[[ Data excerpts open ]]

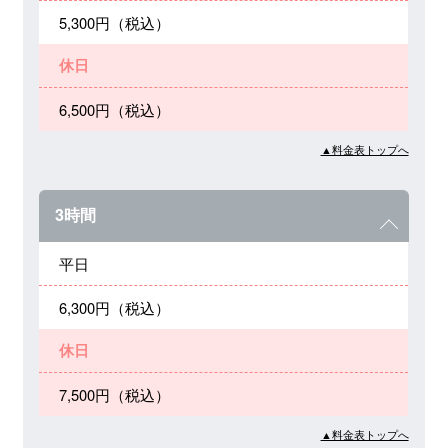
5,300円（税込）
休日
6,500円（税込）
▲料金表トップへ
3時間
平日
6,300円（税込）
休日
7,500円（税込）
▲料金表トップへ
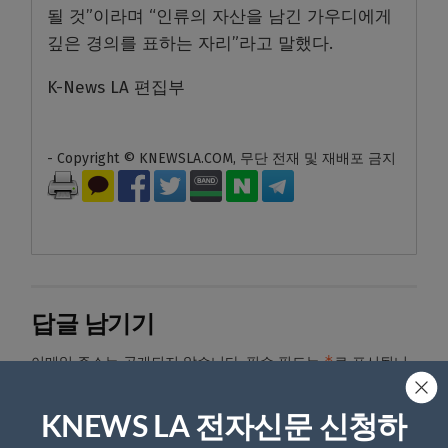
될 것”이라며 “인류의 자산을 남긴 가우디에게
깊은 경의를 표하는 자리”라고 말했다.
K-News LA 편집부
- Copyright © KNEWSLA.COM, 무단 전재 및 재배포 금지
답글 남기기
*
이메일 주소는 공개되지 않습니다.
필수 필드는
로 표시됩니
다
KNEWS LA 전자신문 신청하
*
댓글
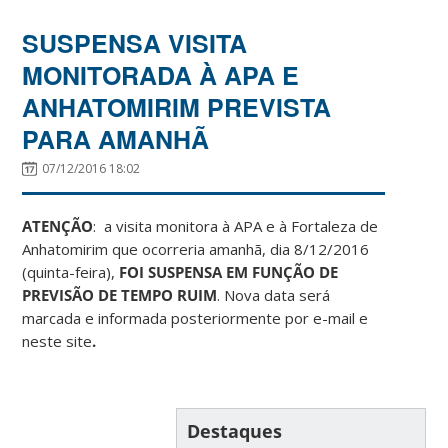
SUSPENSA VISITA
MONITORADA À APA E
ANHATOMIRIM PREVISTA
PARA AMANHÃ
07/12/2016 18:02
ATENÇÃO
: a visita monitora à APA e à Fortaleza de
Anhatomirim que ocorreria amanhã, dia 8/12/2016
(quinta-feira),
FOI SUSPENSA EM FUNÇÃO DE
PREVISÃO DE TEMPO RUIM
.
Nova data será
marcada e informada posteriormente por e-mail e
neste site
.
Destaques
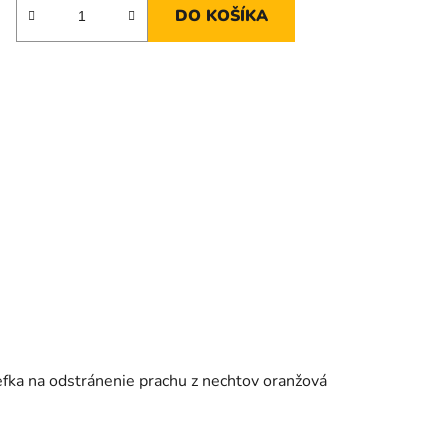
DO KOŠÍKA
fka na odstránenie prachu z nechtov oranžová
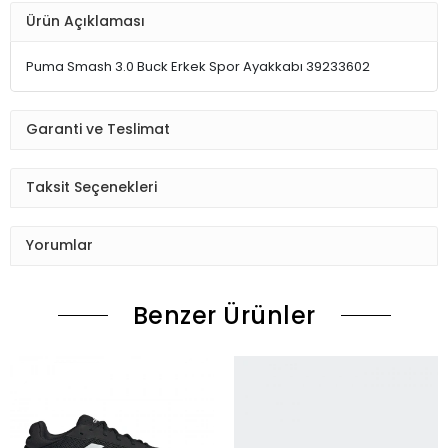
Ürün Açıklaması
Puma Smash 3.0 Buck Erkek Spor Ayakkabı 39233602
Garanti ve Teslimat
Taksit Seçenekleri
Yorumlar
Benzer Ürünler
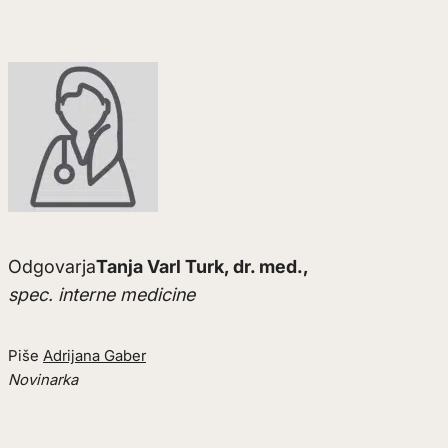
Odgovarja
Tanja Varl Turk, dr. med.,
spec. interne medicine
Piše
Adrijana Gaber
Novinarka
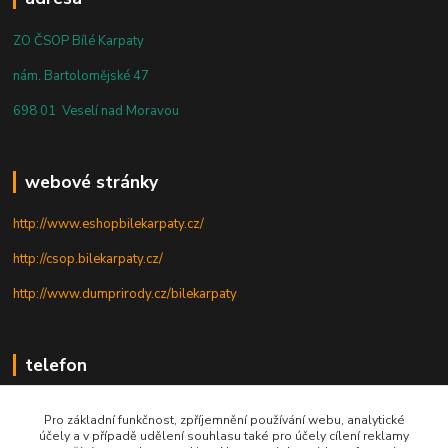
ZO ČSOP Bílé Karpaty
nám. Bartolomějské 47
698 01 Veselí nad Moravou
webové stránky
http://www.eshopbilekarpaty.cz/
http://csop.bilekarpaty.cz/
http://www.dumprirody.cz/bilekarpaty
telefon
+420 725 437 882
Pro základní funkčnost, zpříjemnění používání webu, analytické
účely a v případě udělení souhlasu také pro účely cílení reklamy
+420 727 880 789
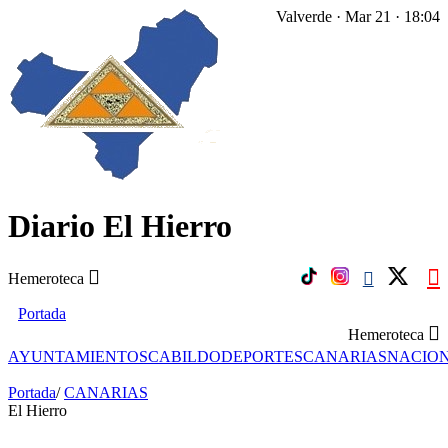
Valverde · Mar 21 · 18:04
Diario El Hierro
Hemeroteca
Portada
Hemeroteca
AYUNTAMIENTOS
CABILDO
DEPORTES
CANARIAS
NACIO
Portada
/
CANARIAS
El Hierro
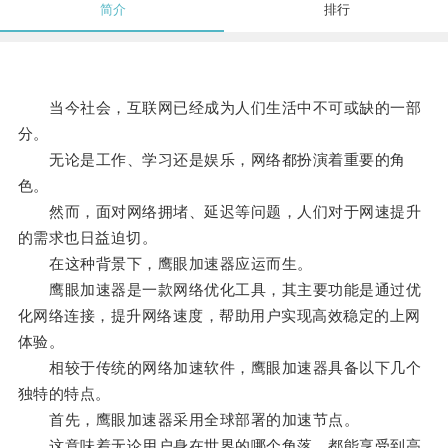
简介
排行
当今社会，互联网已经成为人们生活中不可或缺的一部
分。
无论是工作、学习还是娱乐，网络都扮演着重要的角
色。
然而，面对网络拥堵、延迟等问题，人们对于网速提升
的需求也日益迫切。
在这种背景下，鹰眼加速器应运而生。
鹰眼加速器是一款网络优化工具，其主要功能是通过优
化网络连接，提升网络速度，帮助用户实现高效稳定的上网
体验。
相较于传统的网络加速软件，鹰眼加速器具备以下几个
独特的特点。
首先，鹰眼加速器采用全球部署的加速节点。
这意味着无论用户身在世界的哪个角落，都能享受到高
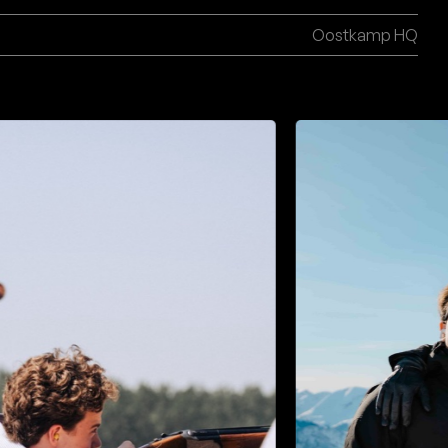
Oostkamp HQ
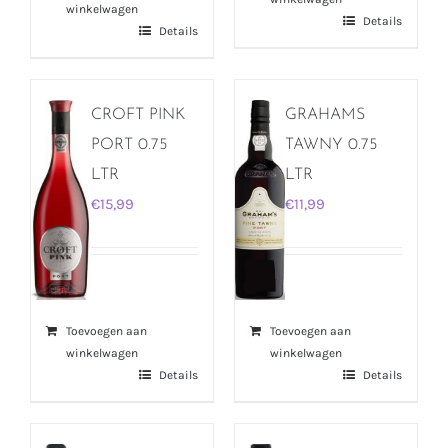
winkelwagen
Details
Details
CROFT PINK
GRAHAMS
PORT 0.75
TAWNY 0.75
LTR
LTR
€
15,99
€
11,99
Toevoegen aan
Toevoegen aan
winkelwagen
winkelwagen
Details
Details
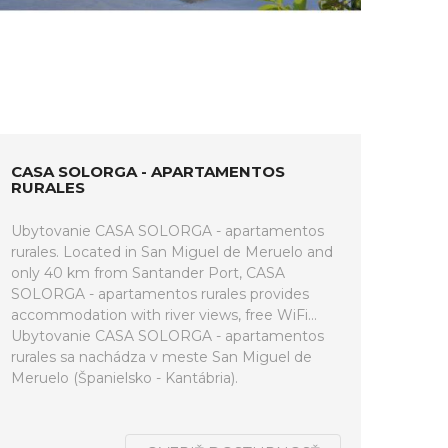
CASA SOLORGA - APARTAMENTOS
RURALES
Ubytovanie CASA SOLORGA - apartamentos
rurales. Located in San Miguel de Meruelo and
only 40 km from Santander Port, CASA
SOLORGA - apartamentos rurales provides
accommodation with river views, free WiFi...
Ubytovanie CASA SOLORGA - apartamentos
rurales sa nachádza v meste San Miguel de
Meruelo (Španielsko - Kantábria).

[[ Data excerpts closed ]]

Leave out the pictures and repeat exactly the lines from the one containing "nám. Bartolomějské 47" through the last line of the entries.

__The completed task__:
nám. Bartolomějské 47
698 01 Veselí nad Moravou
webové stránky
http://www.eshopbilekarpaty.cz/
http://csop.bilekarpaty.cz/
http://www.dumprirody.cz/bilekarpaty
telefon
+420 725 437 882
Pro základní funkčnost, zpříjemnění používání webu, analytické
účely a v případě udělení souhlasu také pro účely cílení reklamy
+420 727 880 789
Valverde · Mar 21 · 18:04
Diario El Hierro
Hemeroteca
Portada
Hemeroteca
AYUNTAMIENTOS
CABILDO
DEPORTES
CANARIAS
NACIO
Portada
/
CANARIAS
El Hierro
简介
排行
当今社会，互联网已经成为人们生活中不可或缺的一部
分。
无论是工作、学习还是娱乐，网络都扮演着重要的角
色。
然而，面对网络拥堵、延迟等问题，人们对于网速提升
的需求也日益迫切。
在这种背景下，鹰眼加速器应运而生。
鹰眼加速器是一款网络优化工具，其主要功能是通过优
化网络连接，提升网络速度，帮助用户实现高效稳定的上网
体验。
相较于传统的网络加速软件，鹰眼加速器具备以下几个
独特的特点。
首先，鹰眼加速器采用全球部署的加速节点。
这意味着无论用户身在世界的哪个角落，都能享受到高
Oostkamp HQ
winkelwagen
Details
Details
CROFT PINK
GRAHAMS
PORT 0.75
TAWNY 0.75
LTR
LTR
€
15,99
€
11,99
Toevoegen aan
Toevoegen aan
winkelwagen
winkelwagen
Details
Details
CASA SOLORGA - APARTAMENTOS
RURALES
Ubytovanie CASA SOLORGA - apartamentos
rurales. Located in San Miguel de Meruelo and
only 40 km from Santander Port, CASA
SOLORGA - apartamentos rurales provides
accommodation with river views, free WiFi...
Ubytovanie CASA SOLORGA - apartamentos
rurales sa nachádza v meste San Miguel de
Meruelo (Španielsko - Kantábria).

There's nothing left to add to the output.